TASK: Give back every entry below, unchanged.

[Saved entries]
Start of Block

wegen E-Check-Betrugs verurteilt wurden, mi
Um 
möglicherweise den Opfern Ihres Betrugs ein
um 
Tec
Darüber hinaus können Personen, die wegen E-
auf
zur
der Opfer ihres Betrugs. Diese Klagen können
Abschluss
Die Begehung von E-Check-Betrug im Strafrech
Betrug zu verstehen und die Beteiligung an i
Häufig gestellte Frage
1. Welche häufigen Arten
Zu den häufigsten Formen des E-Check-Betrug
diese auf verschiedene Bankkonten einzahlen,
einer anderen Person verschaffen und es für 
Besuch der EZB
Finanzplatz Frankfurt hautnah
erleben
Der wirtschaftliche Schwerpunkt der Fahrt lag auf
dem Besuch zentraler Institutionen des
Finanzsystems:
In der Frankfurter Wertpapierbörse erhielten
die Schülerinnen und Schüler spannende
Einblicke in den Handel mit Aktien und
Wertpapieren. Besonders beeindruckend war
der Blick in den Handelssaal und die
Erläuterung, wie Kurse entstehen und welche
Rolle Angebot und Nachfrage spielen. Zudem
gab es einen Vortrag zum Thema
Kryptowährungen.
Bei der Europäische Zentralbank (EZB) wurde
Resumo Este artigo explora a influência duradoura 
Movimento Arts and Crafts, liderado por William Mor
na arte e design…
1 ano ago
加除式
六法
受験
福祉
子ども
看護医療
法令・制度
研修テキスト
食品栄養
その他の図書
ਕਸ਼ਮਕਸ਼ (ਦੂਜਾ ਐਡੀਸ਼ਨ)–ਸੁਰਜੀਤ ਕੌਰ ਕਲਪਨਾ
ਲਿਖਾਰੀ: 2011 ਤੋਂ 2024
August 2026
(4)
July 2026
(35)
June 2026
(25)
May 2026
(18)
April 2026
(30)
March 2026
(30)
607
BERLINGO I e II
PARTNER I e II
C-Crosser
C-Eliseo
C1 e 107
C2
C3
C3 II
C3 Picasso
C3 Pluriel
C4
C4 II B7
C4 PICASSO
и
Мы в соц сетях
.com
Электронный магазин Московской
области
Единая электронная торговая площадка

End of Block

OUTPUT BELOW:
wegen E-Check-Betrugs verurteilt wurden, mi
Um 
möglicherweise den Opfern Ihres Betrugs ein
um 
Tec
Darüber hinaus können Personen, die wegen E-
auf
zur
der Opfer ihres Betrugs. Diese Klagen können
Abschluss
Die Begehung von E-Check-Betrug im Strafrech
Betrug zu verstehen und die Beteiligung an i
Häufig gestellte Frage
1. Welche häufigen Arten
Zu den häufigsten Formen des E-Check-Betrug
diese auf verschiedene Bankkonten einzahlen,
einer anderen Person verschaffen und es für 
Besuch der EZB
Finanzplatz Frankfurt hautnah
erleben
Der wirtschaftliche Schwerpunkt der Fahrt lag auf
dem Besuch zentraler Institutionen des
Finanzsystems:
In der Frankfurter Wertpapierbörse erhielten
die Schülerinnen und Schüler spannende
Einblicke in den Handel mit Aktien und
Wertpapieren. Besonders beeindruckend war
der Blick in den Handelssaal und die
Erläuterung, wie Kurse entstehen und welche
Rolle Angebot und Nachfrage spielen. Zudem
gab es einen Vortrag zum Thema
Kryptowährungen.
Bei der Europäische Zentralbank (EZB) wurde
Resumo Este artigo explora a influência duradoura 
Movimento Arts and Crafts, liderado por William Mor
na arte e design…
1 ano ago
加除式
六法
受験
福祉
子ども
看護医療
法令・制度
研修テキスト
食品栄養
その他の図書
ਕਸ਼ਮਕਸ਼ (ਦੂਜਾ ਐਡੀਸ਼ਨ)–ਸੁਰਜੀਤ ਕੌਰ ਕਲਪਨਾ
ਲਿਖਾਰੀ: 2011 ਤੋਂ 2024
August 2026
(4)
July 2026
(35)
June 2026
(25)
May 2026
(18)
April 2026
(30)
March 2026
(30)
607
BERLINGO I e II
PARTNER I e II
C-Crosser
C-Eliseo
C1 e 107
C2
C3
C3 II
C3 Picasso
C3 Pluriel
C4
C4 II B7
C4 PICASSO
и
Мы в соц сетях
.com
Электронный магазин Московской
области
Единая электронная торговая площадка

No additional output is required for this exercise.